The U.S. Strategic Command said its systems detected and tracked the projectile but "determined the missile launch from North Korea did not pose a threat to North America."
North Korea did not say what kind of missiles it had fired, but with a maximum height of 160 miles, analysts said they were probably medium-range Rodongs or extended-range Scuds.
Analysts are waiting on photos to be released by North Korean media to make further assessments.
The KCNA statement said that Kim supervised a rocket launching drill of the Hwasong artillery units, an elite missile division in the Korean People's Army's Strategic Force.
"Respected Supreme Leader Kim Jong Un learned in detail about the preparations for fire strike while going round the ballistic rocket launching grounds," the report said. "At an observation post he was briefed on a launching plan and gave an order to start the drill."

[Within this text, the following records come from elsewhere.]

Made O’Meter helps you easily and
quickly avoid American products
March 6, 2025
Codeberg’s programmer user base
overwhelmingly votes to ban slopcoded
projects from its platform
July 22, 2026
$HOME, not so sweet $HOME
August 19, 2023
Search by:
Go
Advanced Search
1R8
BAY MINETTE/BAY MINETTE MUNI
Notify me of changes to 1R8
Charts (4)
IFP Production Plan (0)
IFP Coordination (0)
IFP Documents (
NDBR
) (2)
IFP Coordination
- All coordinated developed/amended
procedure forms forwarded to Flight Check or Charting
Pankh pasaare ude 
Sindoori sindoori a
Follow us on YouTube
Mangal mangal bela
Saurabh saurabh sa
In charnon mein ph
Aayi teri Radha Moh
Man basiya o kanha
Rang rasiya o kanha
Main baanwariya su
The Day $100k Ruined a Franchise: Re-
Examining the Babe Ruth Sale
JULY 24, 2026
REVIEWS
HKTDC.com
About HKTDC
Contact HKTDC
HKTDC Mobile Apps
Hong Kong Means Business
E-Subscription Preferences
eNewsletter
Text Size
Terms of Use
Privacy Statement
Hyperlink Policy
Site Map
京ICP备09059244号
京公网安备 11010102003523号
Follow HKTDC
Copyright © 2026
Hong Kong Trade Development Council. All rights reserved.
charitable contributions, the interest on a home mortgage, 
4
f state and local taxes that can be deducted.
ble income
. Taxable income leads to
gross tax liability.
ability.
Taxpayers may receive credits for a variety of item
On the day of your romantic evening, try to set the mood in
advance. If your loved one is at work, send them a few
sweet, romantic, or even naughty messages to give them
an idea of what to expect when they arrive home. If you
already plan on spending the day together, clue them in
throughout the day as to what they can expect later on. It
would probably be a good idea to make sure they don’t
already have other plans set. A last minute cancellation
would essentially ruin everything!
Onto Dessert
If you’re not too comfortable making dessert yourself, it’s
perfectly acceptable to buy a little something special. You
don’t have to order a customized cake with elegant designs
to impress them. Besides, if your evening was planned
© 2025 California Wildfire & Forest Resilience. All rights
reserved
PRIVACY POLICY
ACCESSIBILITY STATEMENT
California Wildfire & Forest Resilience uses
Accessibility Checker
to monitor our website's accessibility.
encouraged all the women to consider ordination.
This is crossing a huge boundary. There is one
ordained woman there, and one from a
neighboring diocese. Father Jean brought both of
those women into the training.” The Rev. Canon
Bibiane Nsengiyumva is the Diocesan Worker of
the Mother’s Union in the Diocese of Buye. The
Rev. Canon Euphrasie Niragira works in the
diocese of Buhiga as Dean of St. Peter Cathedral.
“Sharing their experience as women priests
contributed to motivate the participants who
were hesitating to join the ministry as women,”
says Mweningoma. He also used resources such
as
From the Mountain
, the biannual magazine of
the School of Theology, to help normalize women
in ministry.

Kim noted that the four missiles, launched simultaneously, "are so accurate that they look like acrobatic flying corps in formation," according to the report.
The 33-year-old marshal also ordered the strategic forces to be on high alert "as required by the grim situation in which an actual war may break out anytime, and get fully ready to promptly move."
The launches coincided with joint U.S.-South Korean military exercises on the southern half of the Korean Peninsula, drills that take place every year and which North Korea views as preparation for an invasion.
Both Abe and South Korea's prime minister, Hwang Kyo-ahn, strongly condemned Monday's launches, while China's foreign ministry said it "opposes" them.
In New York, a spokesman for the U.N. Secretary-General António Guterres said he condemned the actions, which "violate Security Council resolutions and seriously undermine regional peace and stability."
In Washington, White House press secretary Sean Spicer said "the Trump administration is taking steps to enhance our ability to defend against North Korea's ballistic missiles."
"The launches are consistent with North Korea's long history of provocative behavior," he told a press briefing Monday. "The United States stands with our allies in the face of this very serious threat."